Using the LASSO to Forecast Returns

1. Motivating Example

A Popular Goal. Financial economists have been looking for variables that predict stock returns for as long as there have been financial economists. For some recent examples, think about Jegadeesh and Titman (1993), which shows that a stock’s current returns are predicted by the stock’s returns over the previous $12$ months, Hou (2007), which shows that the current returns of smallest stocks in an industry are predicted by the lagged returns of the largest stocks in the industry, and Cohen and Frazzini (2008), which shows that a stock’s current returns are predicted by the lagged returns of its major customers.

Two-Step Process. When you think about it, finding these sorts of variables actually consists of two separate problems, identification and estimation. First, you have to use your intuition to identify a new predictor, $x_t$ , and then you have to use statistics to estimate this new predictor’s quality,

(1) $\begin{align*} r_{n,t} &= \hat{\theta}_0 + \hat{\theta}_1 \cdot x_{t-1} + \epsilon_{n,t}, \end{align*}$

where $\hat{\theta}_0$ and $\hat{\theta}_1$ are estimated coefficients, $r_{n,t}$ is the return on the $n$ th stock, and $\epsilon_{n,t}$ is the regression residual. If knowing $x_{t-1}$ reveals a lot of information about what a stock’s future returns will be, then $|\hat{\theta}_1|$ and the associated $R^2$ will be large.

Can’t Always Use Intuition. But, modern financial markets are big, fast, and dense. Predictability doesn’t always occur at scales that are easy for people to intuit, making the standard approach to tackling the first problem problematic. For instance, the lagged returns of the Federal Signal Corporation were a significant predictor for more than $70{\scriptstyle \%}$ of all NYSE-listed telecom stocks during a $34$ -minute stretch on October $5$ th, 2010. Can you really fish this particular variable out from the sea of spurious predictors using intuition alone? And, how exactly are you supposed to do this in under $34$ minutes?

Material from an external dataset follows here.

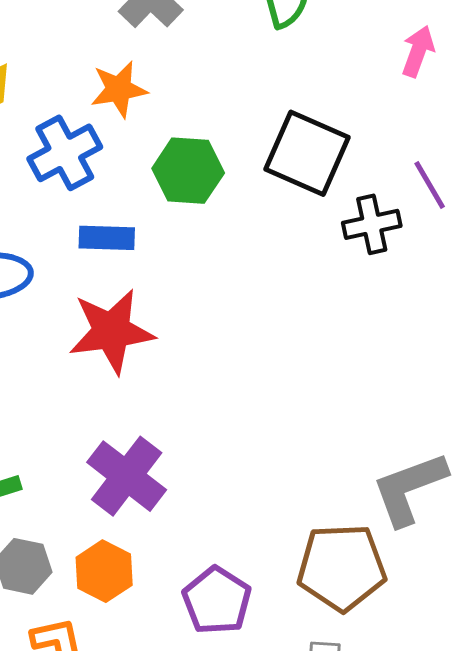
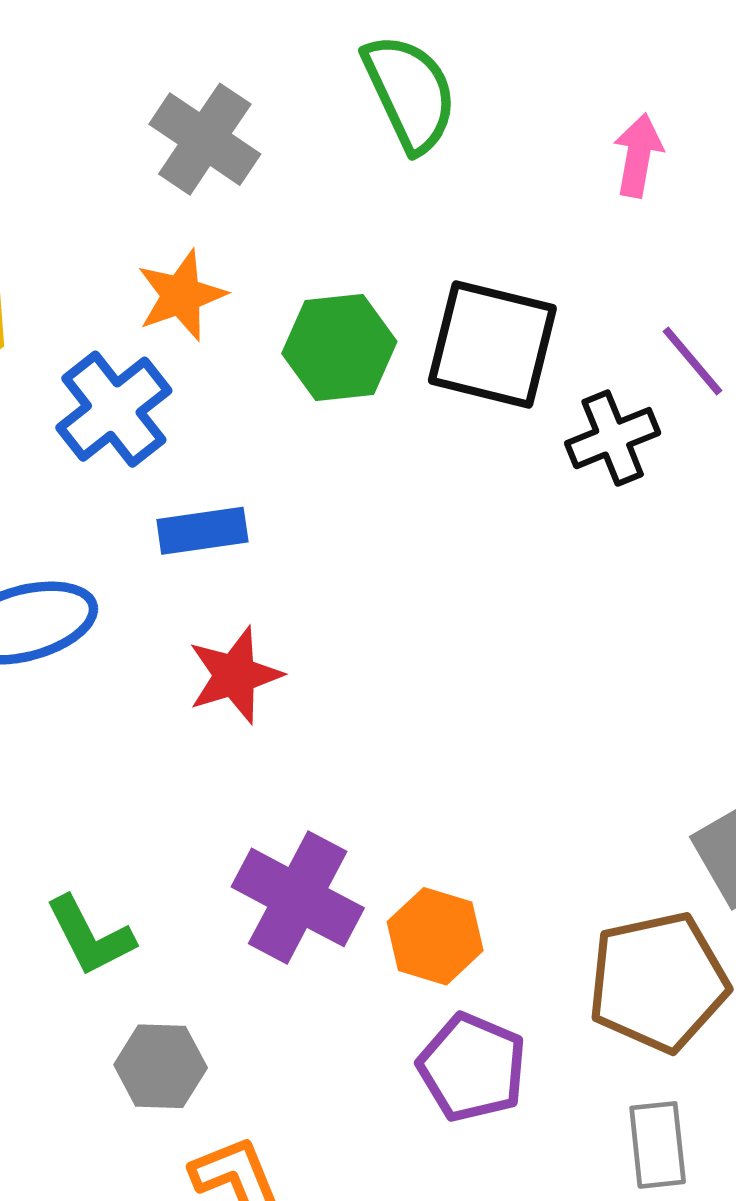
green hexagon: (188, 171) -> (339, 347), moved
red star: (111, 331) -> (235, 675), size x0.7
orange hexagon: (104, 571) -> (435, 936), moved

Using Statistics Instead. In a recent working paper (link), Mao Ye, Adam Clark-Joseph, and I show how to replace this intuition step with statistics and use the least absolute shrinkage and selection operator (LASSO) to identify rare, short-lived, “sparse” signals in the cross-section of returns. This post uses simulations to show how the LASSO can be used to forecast returns.

2. Using the LASSO

LASSO Definition. The LASSO is a penalized-regression technique that was was introduced in Tibshirani (1996). It simultaneously identifies and estimates the most important coefficients using a far shorter sample period by betting on sparsity—that is, by assuming only a handful of variables actually matter at any point in time. Formally, using the LASSO means solving the problem below,

(2) $\begin{align*} \hat{\boldsymbol \vartheta} &= \underset{{\boldsymbol \vartheta} \in \mathbf{R}^Q}{\mathrm{arg}\,\mathrm{min}} \, \left\{ \, \frac{1}{2 \cdot T} \cdot \sum_{t=1}^T \left(r_t - \vartheta_0 - {\textstyle \sum_{q=1}^Q} \vartheta_q \cdot x_{q,t-1}\right)^2 + \lambda \cdot \sum_{q=1}^Q \left|\vartheta_q\right| \, \right\}, \end{align*}$

where $r_t$ is a stock’s return at time $t$ , $\hat{\boldsymbol \vartheta}$ is a $(Q \times 1)$ -dimensional vector of estimated coefficients, $x_{q,t-1}$ is the value of $q$ th predictor at time $(t-1)$ , $T$ is the number of time periods in the sample, and $\lambda$ is a penalty parameter. Equation (2) looks complicated at first, but it’s not. It’s a simple extension of an OLS regression. In fact, if you ignore the right-most term—the penalty function, $\lambda \cdot \sum_q \left|\vartheta_q\right|$ —then this optimization problem would simply be an OLS regression.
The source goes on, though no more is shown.